Estos detalles parecen replicar otros momentos de su cinematografía. Con una historia totalmente ajena, pero capaz de buscar senderos paralelos para llegar a un límite que obliga a la reflexión, Kahn rodó en 2004 Luces rojas (Feux rouges en su título original), donde también exprimía hasta el límite a un actor (en esta ocasión de mediana edad y con una obsesión impuesta por el alcohol) para destruir y recomponer un personaje más complejo de lo que su apariencia deja ver.
Jean-Pierre Darroussin, el favorito de Robert Guédiguian, con el que ha contado cualquier director de talante intimista francés que pueda venir a la memoria, consigue aquí ser el hombre incómodo y poco soportable que la historia pedía a gritos. Un tipo gris, que desde la primera escena transmite en sus carnes no sentirse cómodo en una vida anodina.
Muertos en accidentes de tráfico sonando en las noticias locales, copas rellenas de whisky o cerveza y una esposa —aquí hace acto de presencia una contenida Carole Bouquet— distante por rutina, son el combustible que necesita una road movie que no sigue las pautas de aventura en carretera, más bien concentra los hechos en las reducidas distancias de un coche moviéndose de noche por carreteras secundarias. Cédric Kahn decide usar el género cambiante, tintando a veces su drama de thriller para ir despojando completamente a su protagonista de cualquier atisbo de dignidad.
De la incomodidad al desquicie, Darroussin va empleando su distorsionada memoria ahogada en alcohol para interpretar la situación que le toca vivir. Un viaje para reunir a la familia se va transformando en una corrosiva aventura de extraños enfrentados a sus propios demonios, eliminando la capacidad de razonamiento del hombre.
El paisaje, oscuro y desconocido, se convierte en el principal elemento de tensión del film. El coche es el cubículo del que entra y sale su protagonista para alimentar el descontrol que suscita su viaje a ninguna parte, que nos lleva a pensar en ocasiones en esos conductores ensimismados que empleaba el propio Hitchcock, aunque en esta ocasión no es un mero trámite, sino el centro de toda la rabia contenida, violencia después y confrontación final que no son más que señas identitarias de aquel que necesita tocar fondo para, a su vez, implorar un camino por el que volver a sacar la cabeza.

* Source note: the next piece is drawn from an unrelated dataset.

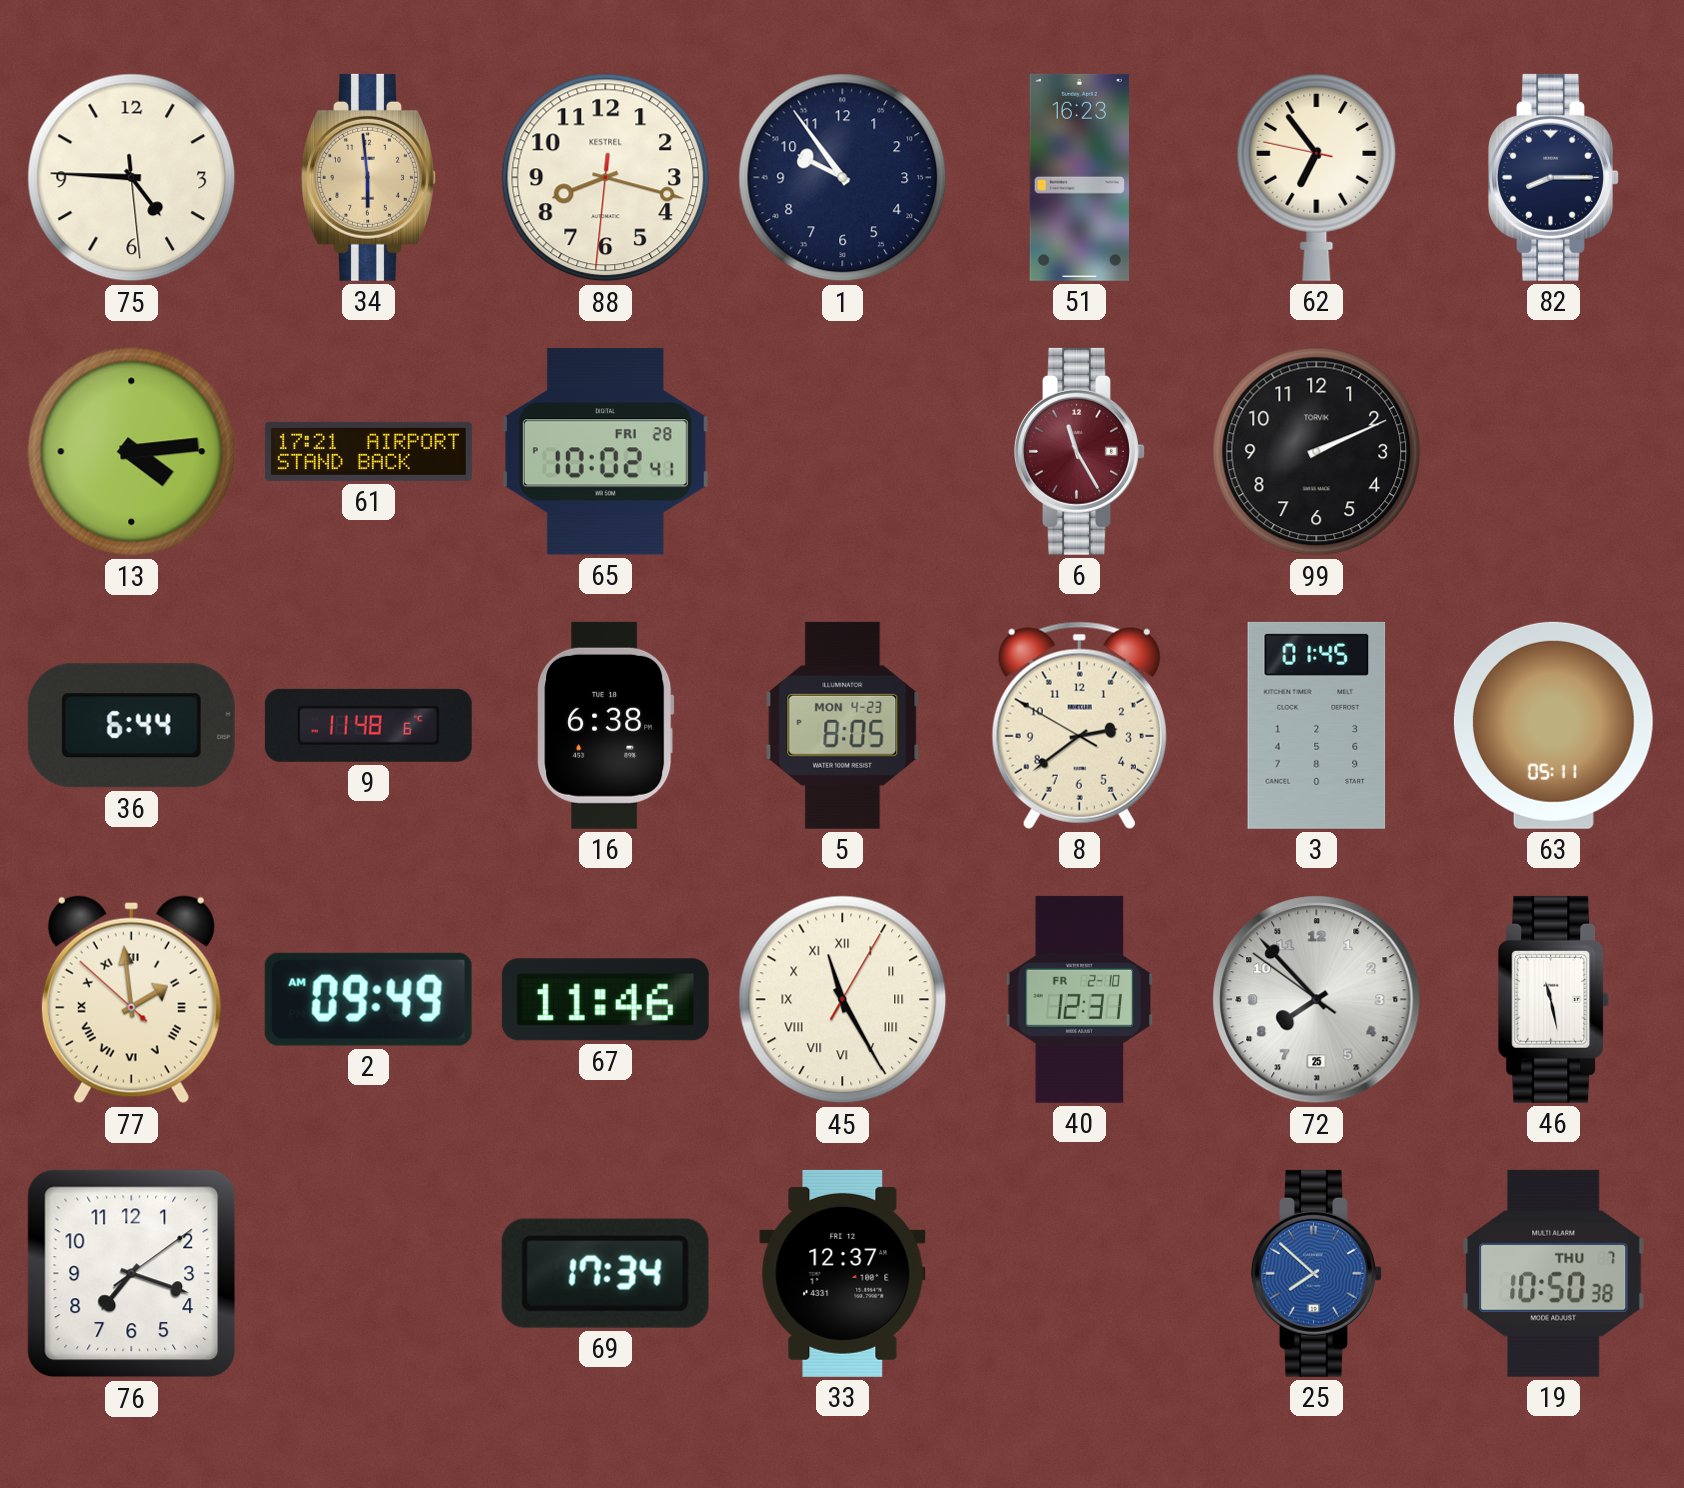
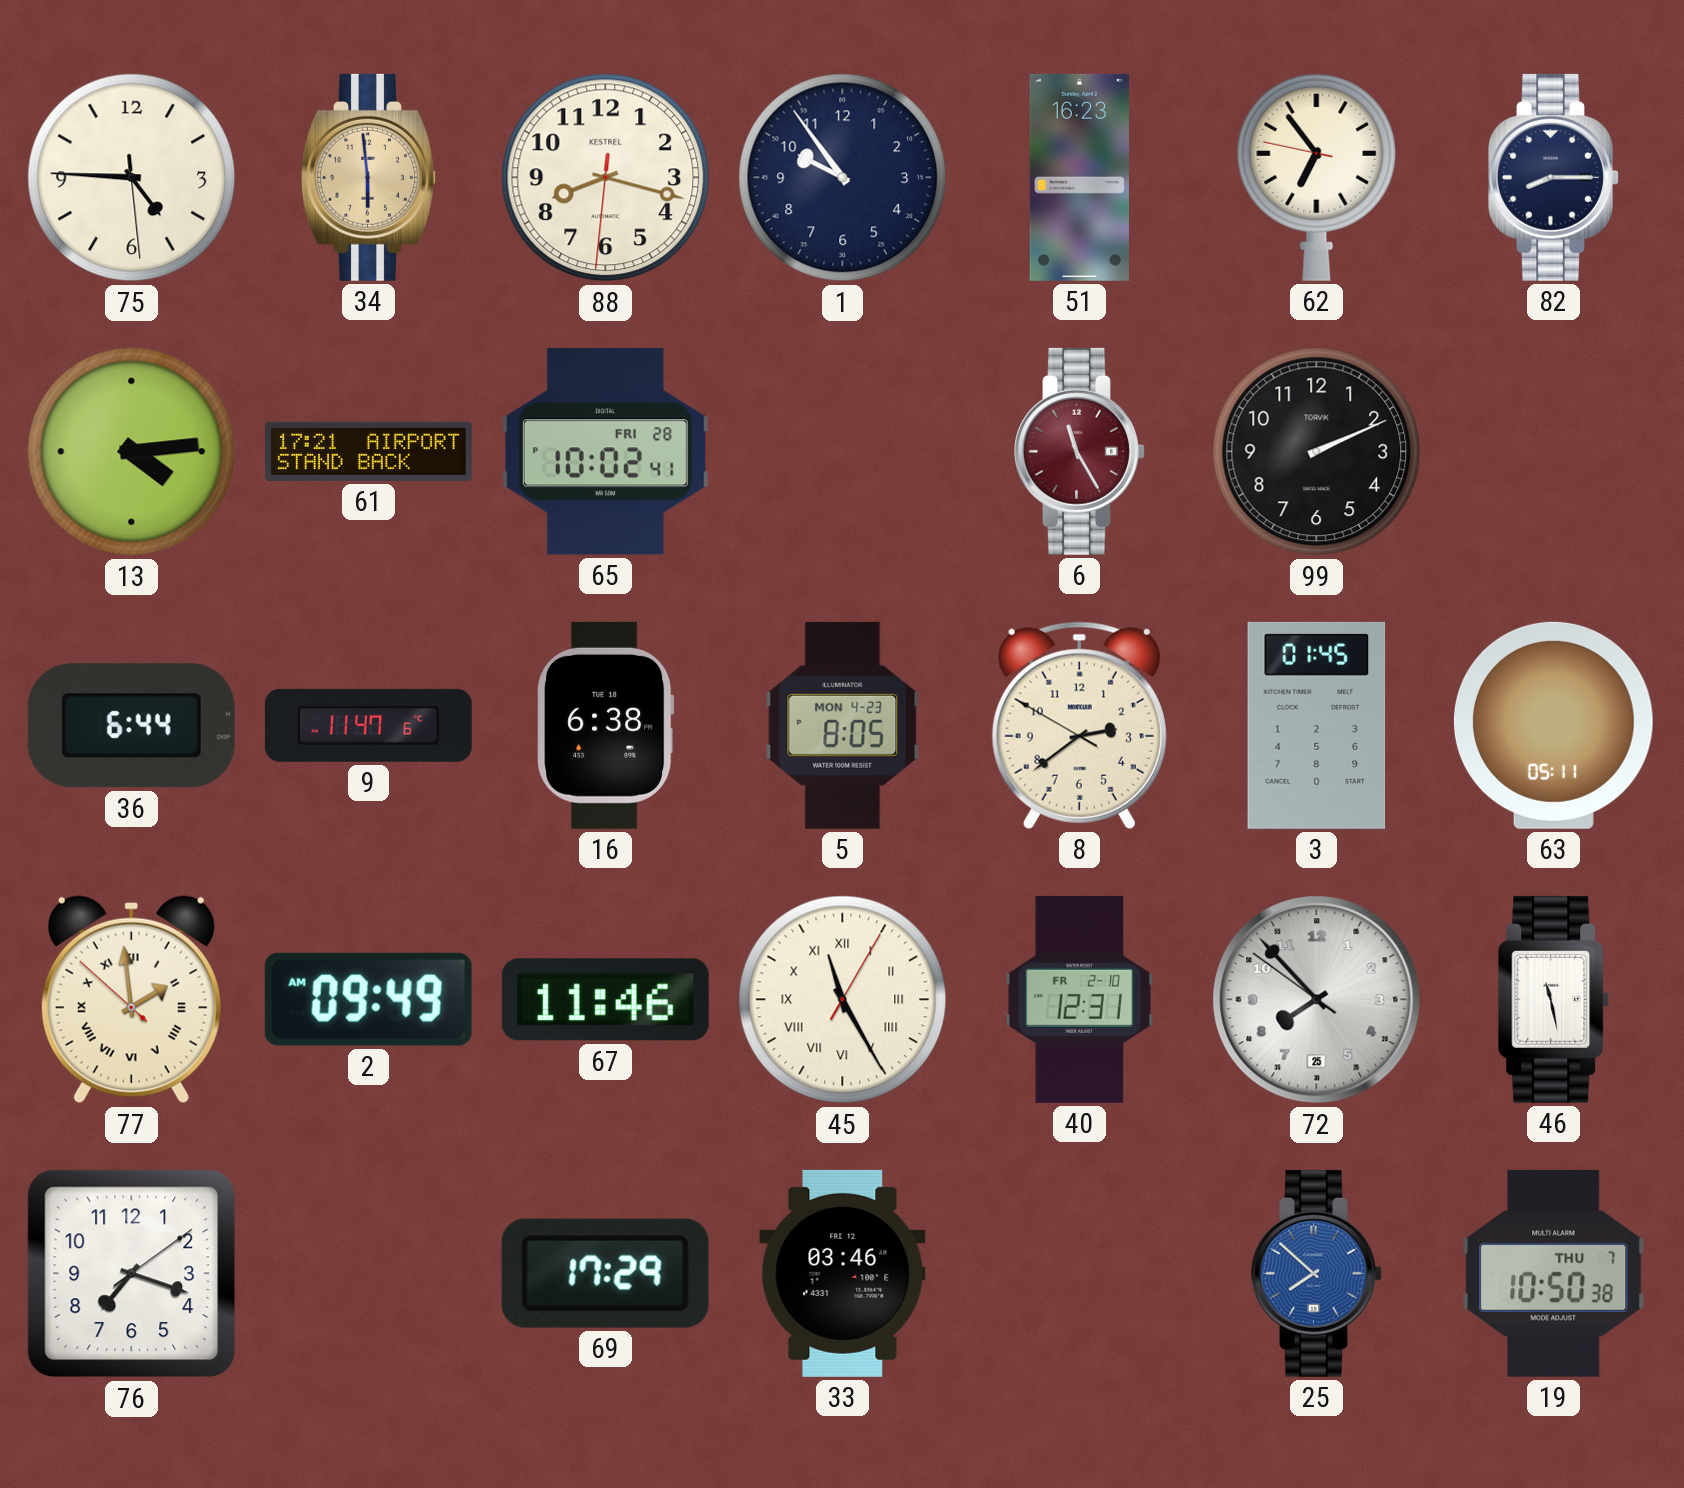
9: 11:48 -> 11:47
69: 17:34 -> 17:29
33: 12:37 -> 03:46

Lo atractivo de Luces rojas no es solo esa acertada elección para el papel protagónico, es que sabe apartar la mirada de la autodestrucción personal con la aparición de un tercer ente perturbador: el hombre fugado. Ya no solo interesa el caos, también lo hacen los efectos de lo intrusivo, mérito de Georges Simenon y la novela en la que se basa el film
Aunque los elementos son escasos, Luces rojassorprende por seguir el ritmo entrecortado de una mente manchada de alcohol —no solo emplea el desenfoque subjetivo de su mirada en más de una ocasión, también aparecen lapsos temporales que pierde el espectador como ha hecho el protagonista, para ser cada vez más partícipes de su situación—, y la solidez con la que retoma el gusto de Kahn por arrasar al individuo en silencio, sin artificios, mostrando de frente esos oscuros pasajes del hombre prototípico en sociedad, para dejarlo caer en picado hasta necesitar su propia redención, una que le lleve a buscar vías con las que adaptarse al mundo, asumiendo que lo contrario no va a suceder.
Del reduccionismo a la liberación, Luces rojas aspira a ser un thriller psicológico preferente, donde la psique de un absoluto perdedor, padre de familia y ofendido profesional, sabe enclaustrarnos en su vacío existencial hasta quererle empujar hacia la salida más cercana, reconciliándonos lo justo con ese ser zafio que conocimos al inicio del metraje. Kahn sabe más sobre la salvación de las almas de lo que demuestra con El creyente, y Luces rojas es posiblemente una de sus mejores aproximaciones al tema.